A Unit Linked Pension Plan allocates your investments across different asset classes like equity funds and debt funds in varying proportions based on your preference. Since a ULIP policy is a market-linked product, it provides you with high returns as compared to traditional retirement investment plans. You can choose between these funds based on your risk appetite. In addition to this, a retirement investment plan is an effective tax-saving tool. Under Section 80C of the Income Tax Act, 1961, you can claim tax deductions up to Rs. 1,50,000. An excellent way to utilize the benefits of retirement plans is by purchasing a plan at a younger age.

  1. Immediate Annuity

An immediate annuity plan is a guaranteed pension plan. When you buy an immediate annuity plan, you should pay a lump-sum amount to receive a steady flow of income. The tax-savings on this type of a retirement policy will begin with an immediate effect. While an immediate annuity plan allows tax-exemption, the interest is taxed as ordinary income. When you receive the principal amount in lump-sum, the payments are taxable albeit at a rate of interest depending on your income at the moment. When you withdraw the pension amount after retirement, the interest rate might be relatively low.

  1. Deferred Annuity

Under a deferred annuity plan, you can delay the income payment until the time you wish to receive it. A deferred annuity plan works in two ways as follows:

  1. Accumulation phase

In the accumulation phase, you pay the premium amount for a specific number of years.

  1. Income phase

In an income phase, you get to withdraw one-third of the accumulated amount, which is tax-free. The withdrawn amount can be utilized to buy an annuity that allows you to generate a regular income for the rest of your lives.

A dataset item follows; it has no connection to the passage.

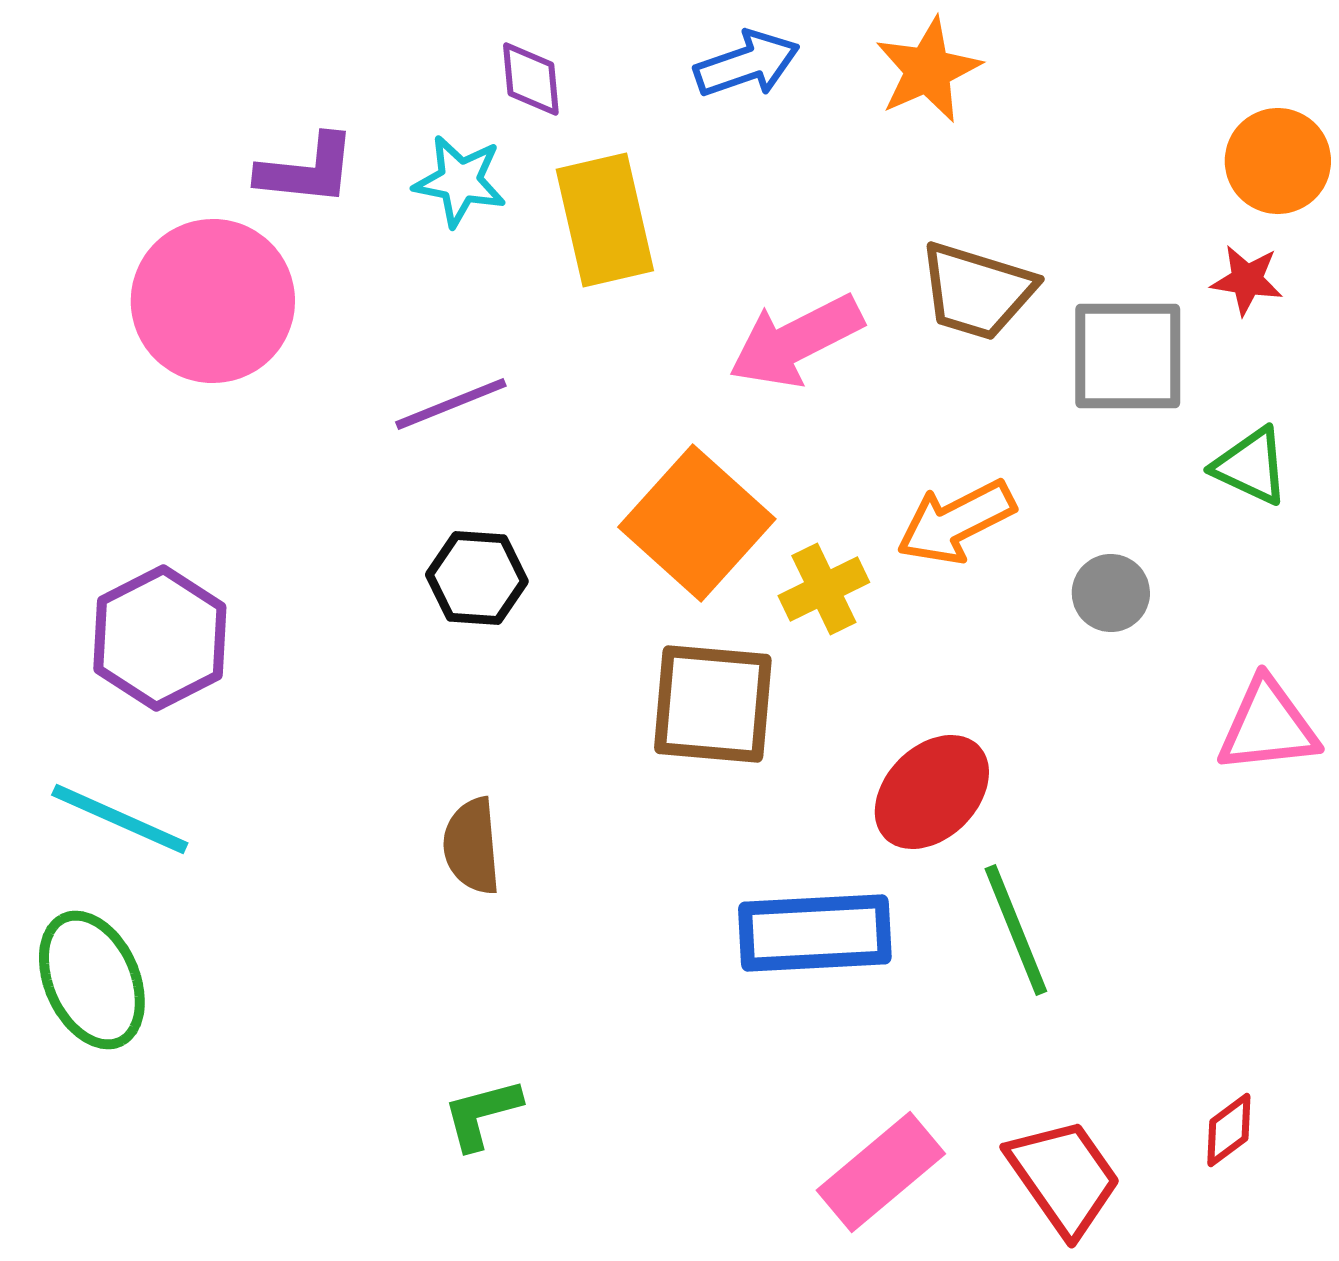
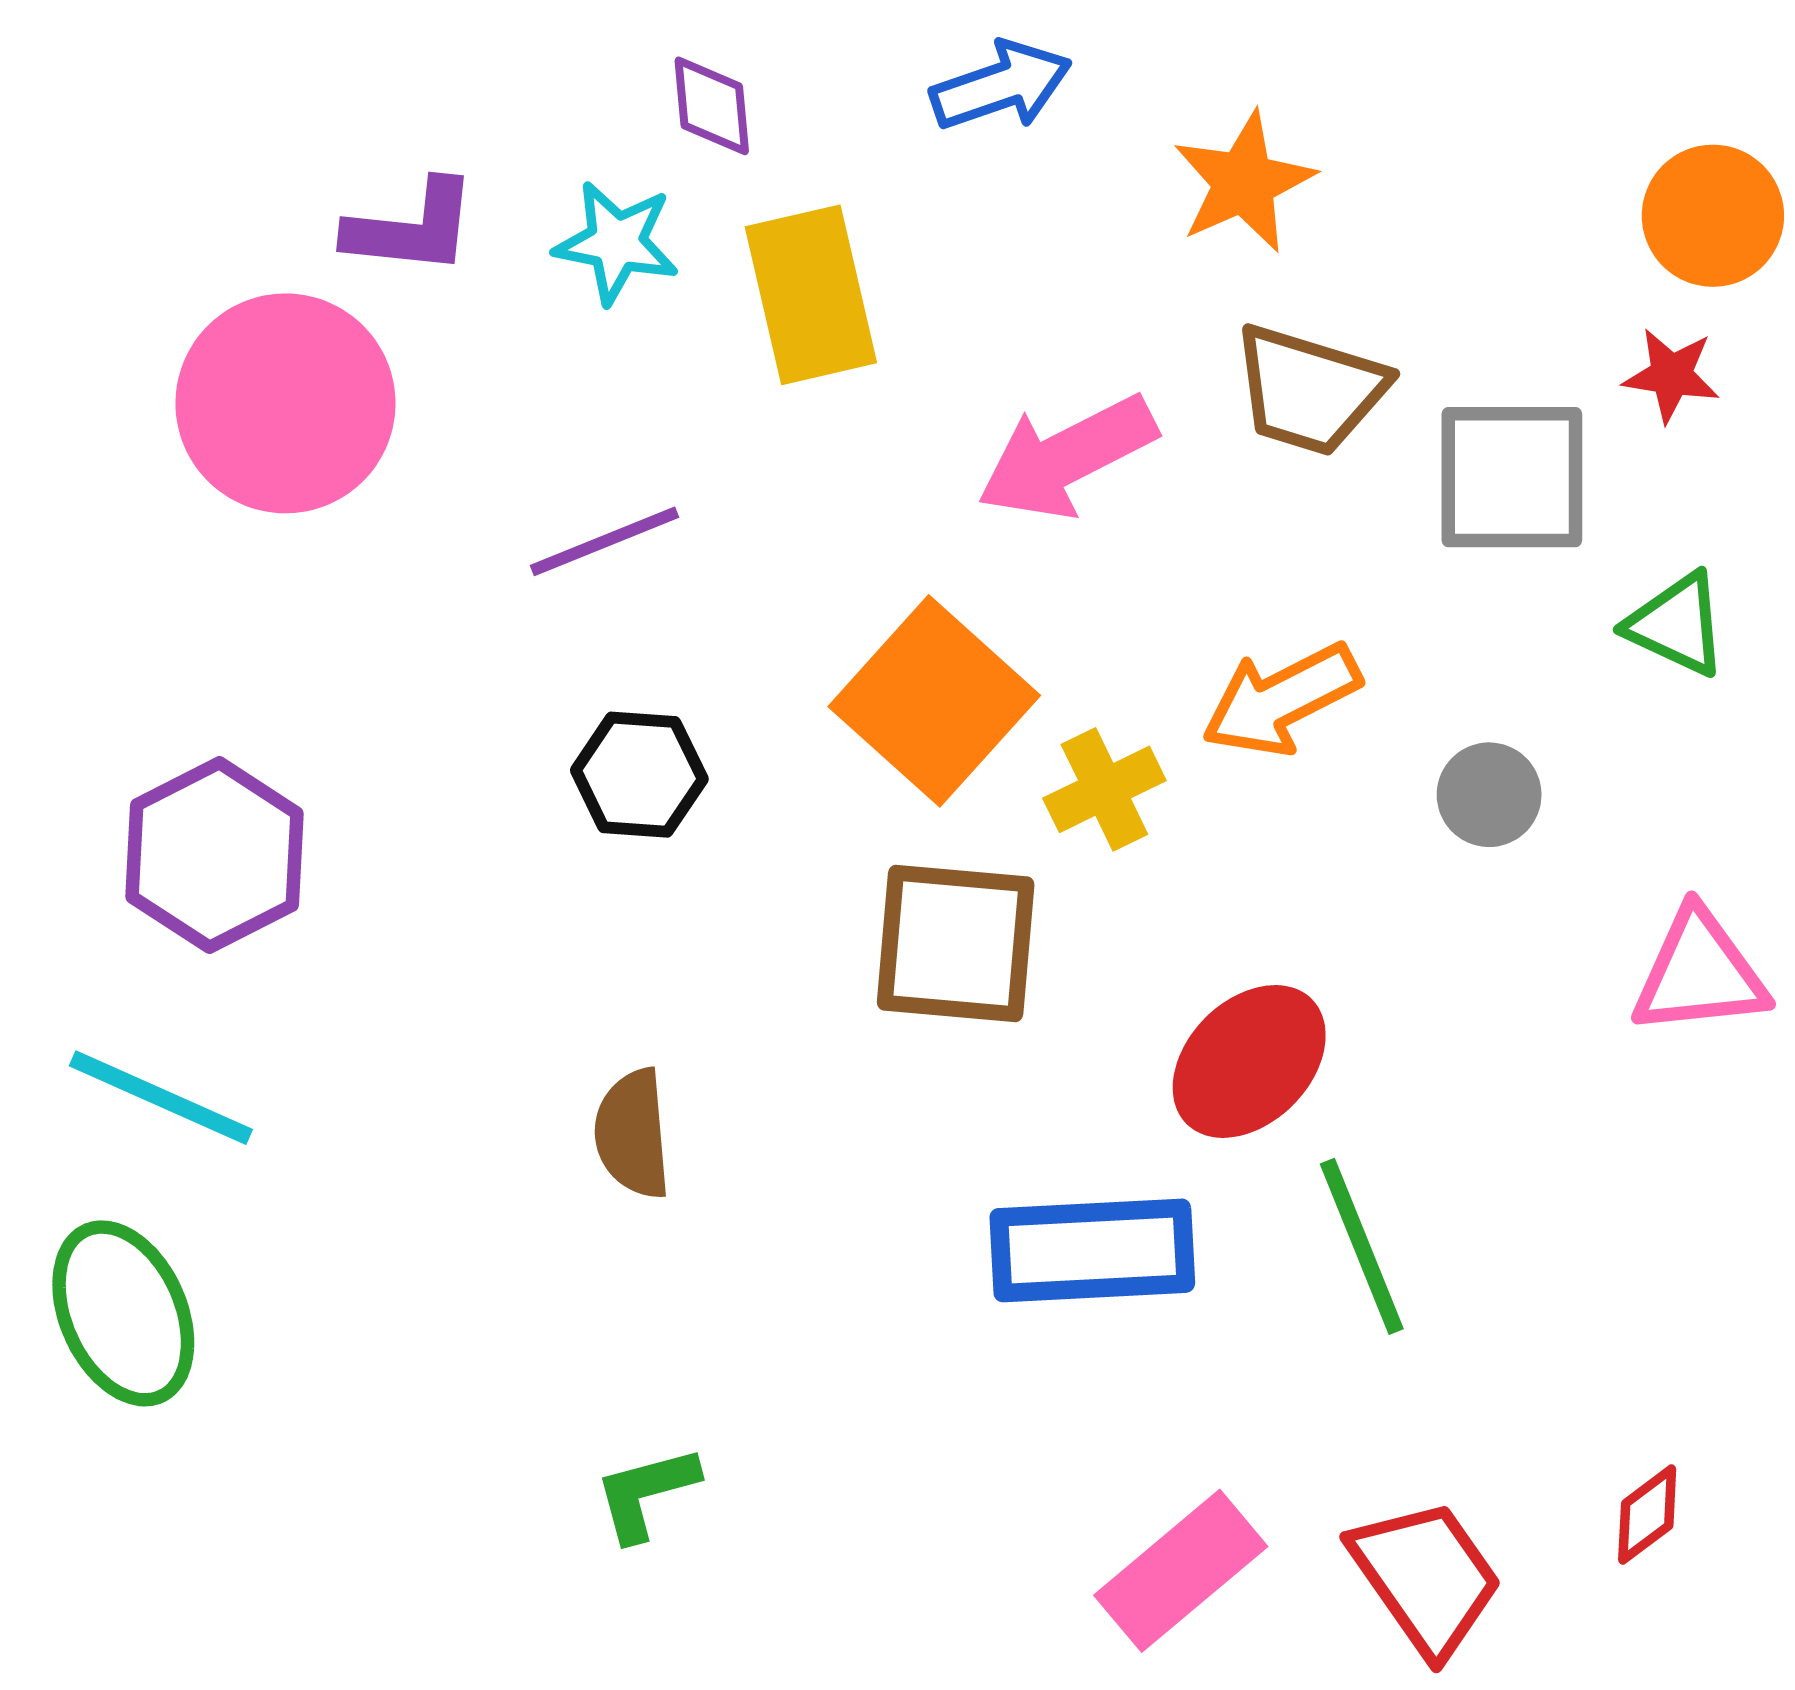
orange star: (928, 70) -> (1244, 182), moved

In addition to this, a deferred annuity plan is of three different types:

  • Fixed income annuity

Under a fixed income annuity, you can receive a fixed income, which is equally proportionate to the principal amount as well as the interest rate. Many life insurance policies are crafted as fixed annuities.

  • Variable deferred annuity

A variable deferred annuity will allow you to invest your money via fund-like structures since the available income depends on your fund performance.

  • Equity indexed annuity

As the name suggests, an equity indexed annuity is linked to the performance of your equity-index, which is selected by you. Moreover, it is a fixed annuity, which offers income.


In a nutshell, pension plans in India provide you with an additional benefit of sheltering your money from taxes. While all plans create a tax-deferred value, the rest of the retirement investment plans will enable to shelter your current income as well.